= WHAT TO PRODUCE =
What needs reproducing is the run of lines in the data below starting at the line with "The Banmeet Singh" and ending at the line with "Requiring 3% of", both ends included. Copy it exactly, without pictures, and add nothing.

* * *

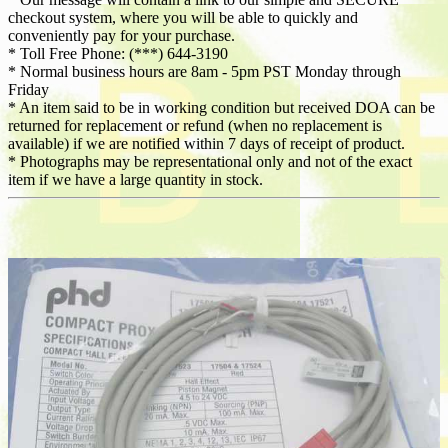
checkout system, where you will be able to quickly and
conveniently pay for your purchase.
* Toll Free Phone: (***) 644-3190
* Normal business hours are 8am - 5pm PST Monday through
Friday
* An item said to be in working condition but received DOA can be
returned for replacement or refund (when no replacement is
available) if we are notified within 7 days of receipt of product.
* Photographs may be representational only and not of the exact
item if we have a large quantity in stock.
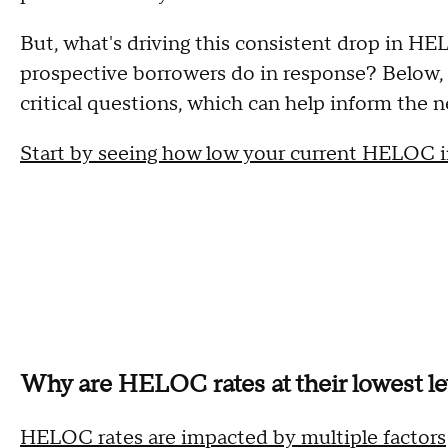
But, what's driving this consistent drop in H
prospective borrowers do in response? Below, 
critical questions, which can help inform the n
Start by seeing how low your current HELOC int
Why are HELOC rates at their lowest l
HELOC rates are impacted by multiple factors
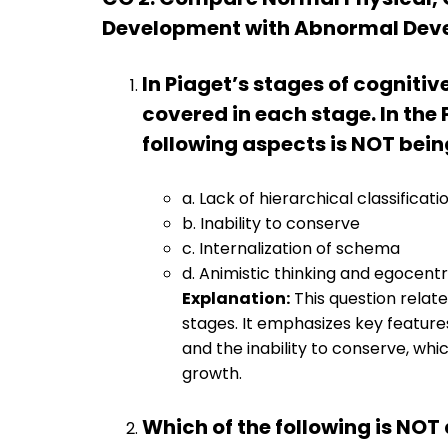
Development with Abnormal Deve
In Piaget’s stages of cogniti
covered in each stage. In the
following aspects is NOT bei
a. Lack of hierarchical classificati
b. Inability to conserve
c. Internalization of schema
d. Animistic thinking and egocent
Explanation:
This question relate
stages. It emphasizes key feature
and the inability to conserve, whi
growth.
Which of the following is NOT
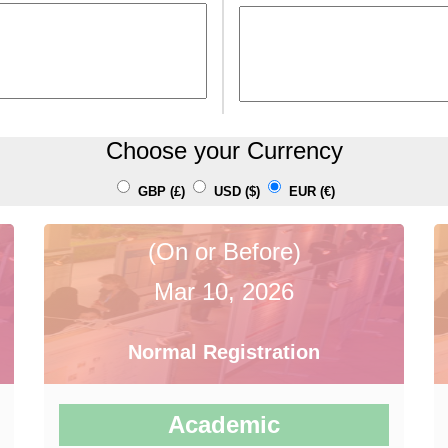
Choose your Currency
GBP (£)
USD ($)
EUR (€)
(On or Before)
Mar 10, 2026
Normal Registration
Academic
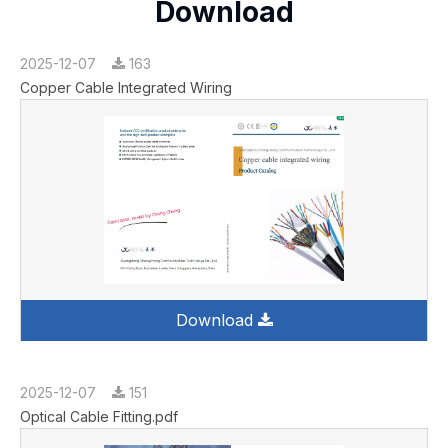
Download
2025-12-07
163
Copper Cable Integrated Wiring
Download
2025-12-07
151
Optical Cable Fitting.pdf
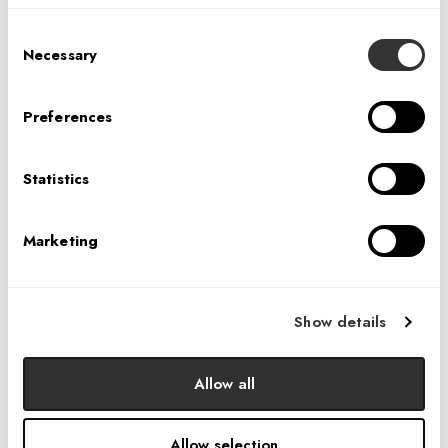
IA’S 40TH ANNIVERSARY COCKTAIL PARTY:
AUSTIN
Consent
Necessary
Selection
Preferences
Statistics
Marketing
IA’S 40TH ANNIVERSARY PARTY:
CHARLOTTE
Show details
Allow all
Allow selection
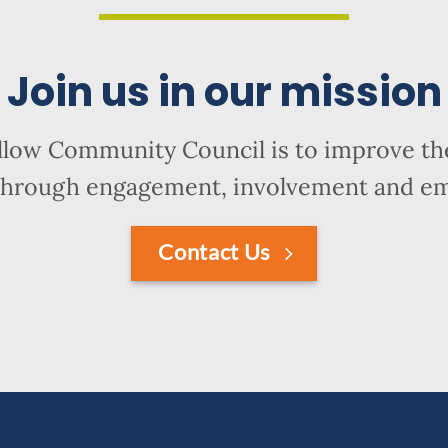
Join us in our mission
llow Community Council is to improve the
hrough engagement, involvement and 
Contact Us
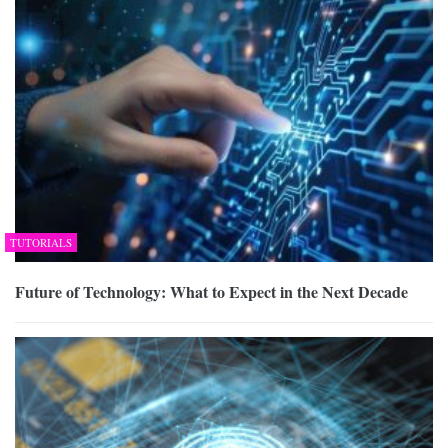
TUTORIALS
Future of Technology: What to Expect in the Next Decade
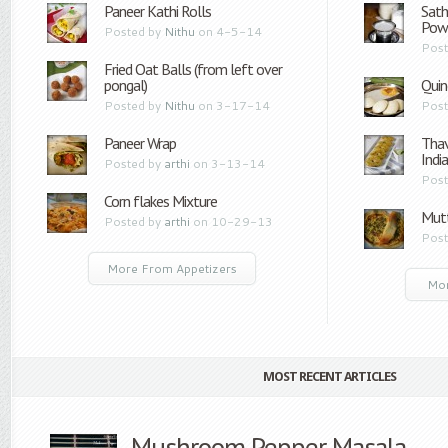
Paneer Kathi Rolls
Sath
Pow
Posted by
Nithu
on 4-5-14
Post
Fried Oat Balls (from left over
pongal)
Quin
Posted by
Nithu
on 3-17-14
Post
Paneer Wrap
Thav
Indi
Posted by
arthi
on 3-13-14
Post
Corn flakes Mixture
Mutt
Posted by
arthi
on 10-29-13
Post
More From Appetizers
Mor
MOST RECENT ARTICLES
Mushroom Pepper Masala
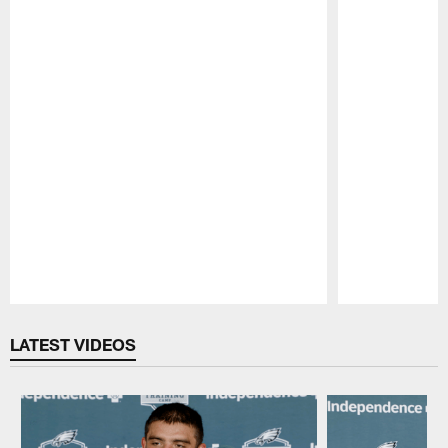
Pause
Play
LATEST VIDEOS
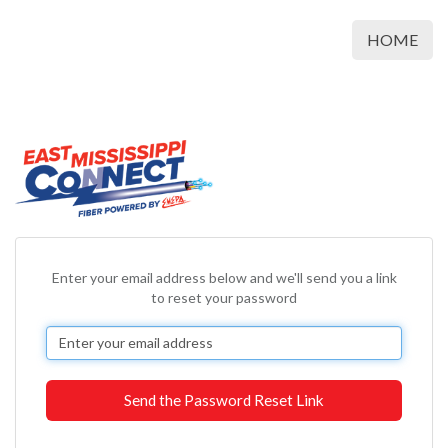
HOME
Enter your email address below and we'll send you a link
to reset your password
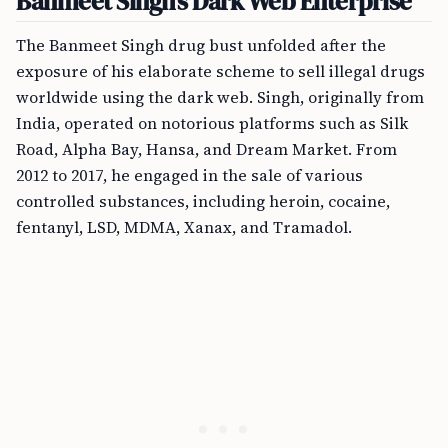
Banmeet Singh’s Dark Web Enterprise
The Banmeet Singh drug bust unfolded after the
exposure of his elaborate scheme to sell illegal drugs
worldwide using the dark web. Singh, originally from
India, operated on notorious platforms such as Silk
Road, Alpha Bay, Hansa, and Dream Market. From
2012 to 2017, he engaged in the sale of various
controlled substances, including heroin, cocaine,
fentanyl, LSD, MDMA, Xanax, and Tramadol.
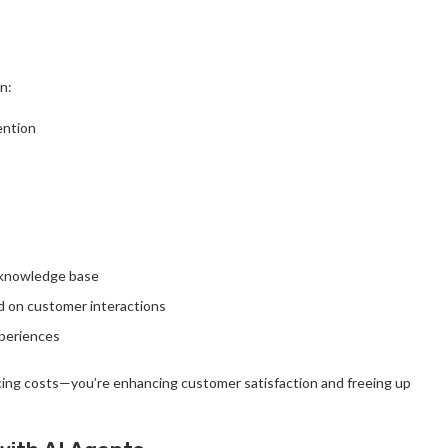
n:
ention
s knowledge base
d on customer interactions
xperiences
ucing costs—you’re enhancing customer satisfaction and freeing up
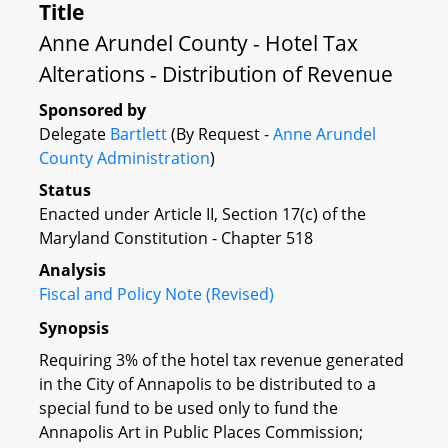
Title
Anne Arundel County - Hotel Tax
Alterations - Distribution of Revenue
Sponsored by
Delegate
Bartlett
(By Request -
Anne Arundel
County Administration
)
Status
Enacted under Article II, Section 17(c) of the
Maryland Constitution - Chapter 518
Analysis
Fiscal and Policy Note (Revised)
Synopsis
Requiring 3% of the hotel tax revenue generated
in the City of Annapolis to be distributed to a
special fund to be used only to fund the
Annapolis Art in Public Places Commission;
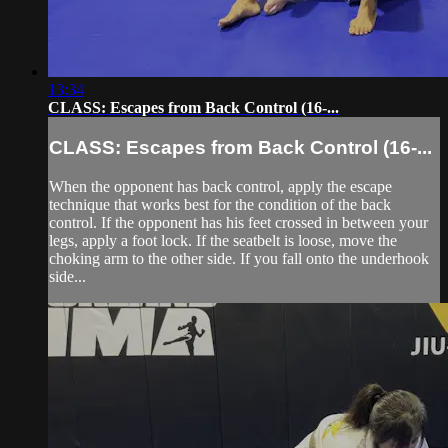
13:34
CLASS: Escapes from Back Control (16-...
CLASS: Escapes from Back Control (16-...
When the opponent has back control, apply the escape
technique that works best for the condition of the back
control. If the opponent has his feet crossed in between your
legs, apply a foot lock. If the seatbelt is loose, move the
choking arm to the other side. If you fall onto the underhook
side...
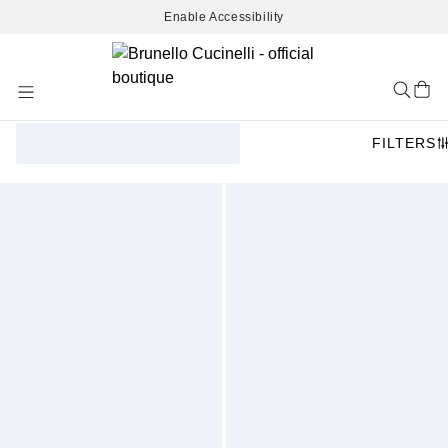
Enable Accessibility
Skip
to
Content
FILTERS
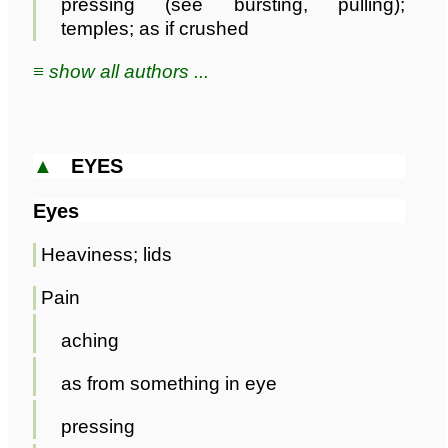
pressing (see bursting, pulling);
temples; as if crushed
≡ show all authors ...
▲
EYES
Eyes
Heaviness; lids
Pain
aching
as from something in eye
pressing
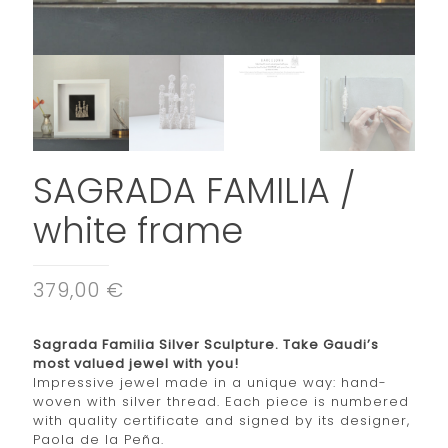
SAGRADA FAMILIA /
white frame
379,00 €
Sagrada Familia Silver Sculpture. Take Gaudi’s
most valued jewel with you!
Impressive jewel made in a unique way: hand-
woven with silver thread. Each piece is numbered
with quality certificate and signed by its designer,
Paola de la Peña.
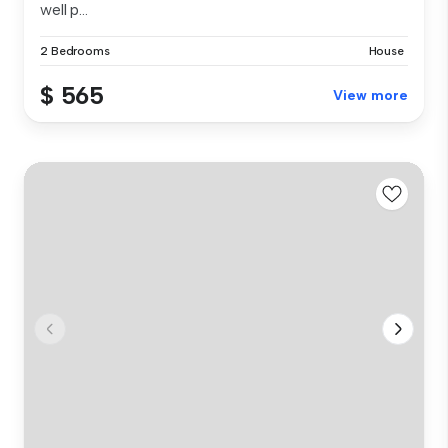
well p...
2 Bedrooms
House
$ 565
View more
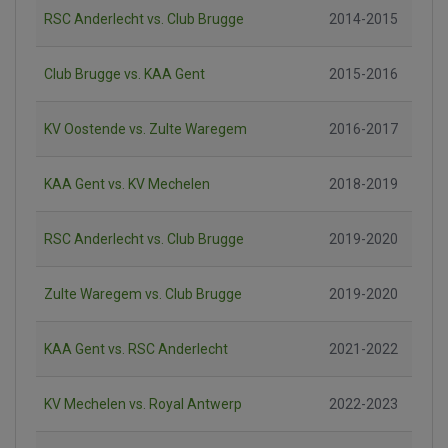
RSC Anderlecht vs. Club Brugge
2014-2015
Club Brugge vs. KAA Gent
2015-2016
KV Oostende vs. Zulte Waregem
2016-2017
KAA Gent vs. KV Mechelen
2018-2019
RSC Anderlecht vs. Club Brugge
2019-2020
Zulte Waregem vs. Club Brugge
2019-2020
KAA Gent vs. RSC Anderlecht
2021-2022
KV Mechelen vs. Royal Antwerp
2022-2023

* * *

= TASK ANSWER =
The Banmeet Singh drug bust unfolded after the
exposure of his elaborate scheme to sell illegal drugs
worldwide using the dark web. Singh, originally from
India, operated on notorious platforms such as Silk
Road, Alpha Bay, Hansa, and Dream Market. From
2012 to 2017, he engaged in the sale of various
controlled substances, including heroin, cocaine,
fentanyl, LSD, MDMA, Xanax, and Tramadol.
n:
ention
s knowledge base
d on customer interactions
xperiences
ucing costs—you’re enhancing customer satisfaction and freeing up
Title
Anne Arundel County - Hotel Tax
Alterations - Distribution of Revenue
Sponsored by
Delegate
Bartlett
(By Request -
Anne Arundel
County Administration
)
Status
Enacted under Article II, Section 17(c) of the
Maryland Constitution - Chapter 518
Analysis
Fiscal and Policy Note (Revised)
Synopsis
Requiring 3% of the hotel tax revenue generated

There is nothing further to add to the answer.